TRY IT ▸
Give the number of lines in these entries that contain the string "вперед", with no further comment.

RECORDS SHOWN ▸
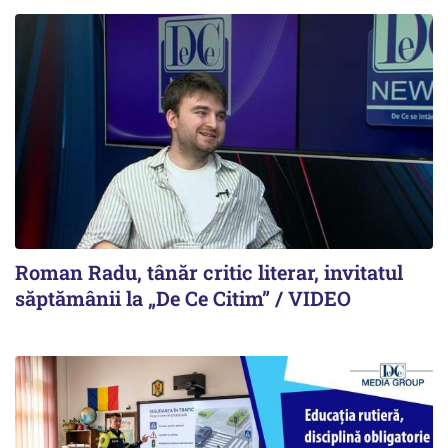
Roman Radu, tânăr critic literar, invitatul
săptămânii la „De Ce Citim” / VIDEO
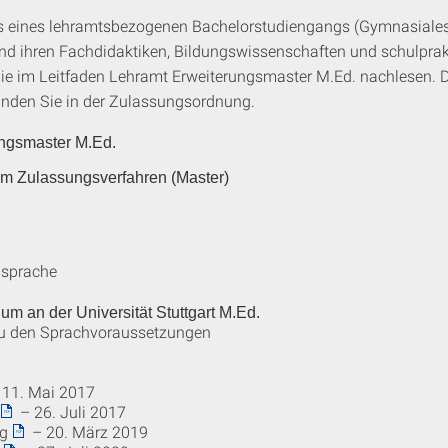
s eines lehramtsbezogenen Bachelorstudiengangs (Gymnasiales 
d ihren Fachdidaktiken, Bildungswissenschaften und schulprak
ie im Leitfaden Lehramt Erweiterungsmaster M.Ed. nachlesen. D
inden Sie in der Zulassungsordnung.
ungsmaster M.Ed.
um Zulassungsverfahren (Master)
dsprache
m an der Universität Stuttgart M.Ed.
zu den Sprachvoraussetzungen
11. Mai 2017
– 26. Juli 2017
g
– 20. März 2019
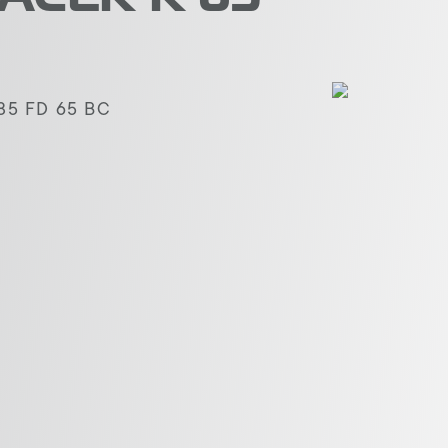
5 FD 65 BC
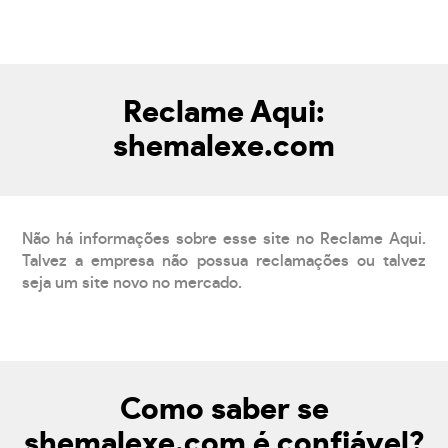
Reclame Aqui:
shemalexe.com
Não há informações sobre esse site no Reclame Aqui.
Talvez a empresa não possua reclamações ou talvez
seja um site novo no mercado.
Como saber se
shemalexe.com é confiável?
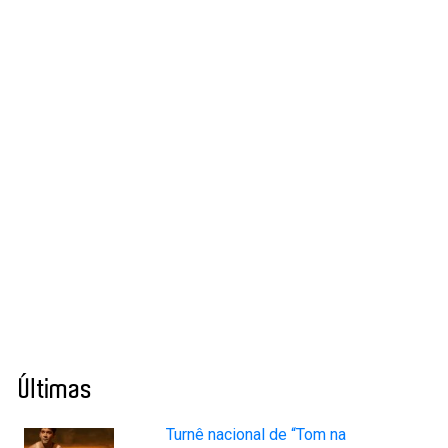
Últimas
Turnê nacional de “Tom na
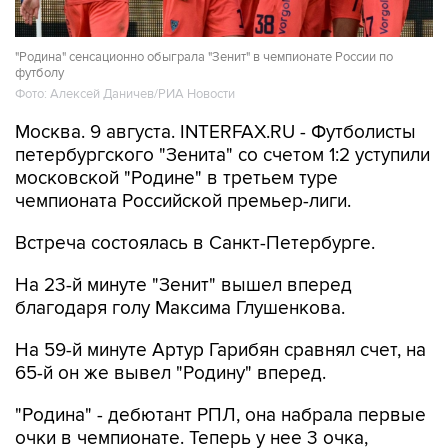
"Родина" сенсационно обыграла "Зенит" в чемпионате России по
футболу
Фото: Алексей Даничев/РИА Новости
Москва. 9 августа. INTERFAX.RU - Футболисты
петербургского "Зенита" со счетом 1:2 уступили
московской "Родине" в третьем туре
чемпионата Российской премьер-лиги.
Встреча состоялась в Санкт-Петербурге.
На 23-й минуте "Зенит" вышел вперед
благодаря голу Максима Глушенкова.
На 59-й минуте Артур Гарибян сравнял счет, на
65-й он же вывел "Родину" вперед.
"Родина" - дебютант РПЛ, она набрала первые
очки в чемпионате. Теперь у нее 3 очка,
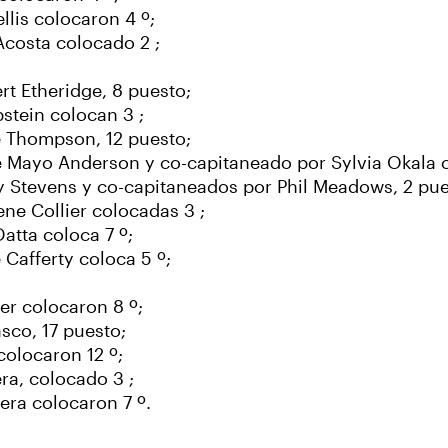
llis colocaron 4 º;
Acosta colocado 2 ;
rt Etheridge, 8 puesto;
stein colocan 3 ;
e Thompson, 12 puesto;
e Mayo Anderson y co-capitaneado por Sylvia Okala c
y Stevens y co-capitaneados por Phil Meadows, 2 pue
ene Collier colocadas 3 ;
atta coloca 7 º;
 Cafferty coloca 5 º;
er colocaron 8 º;
sco, 17 puesto;
colocaron 12 º;
ra, colocado 3 ;
era colocaron 7 º.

TASK RESPONSE ▸
2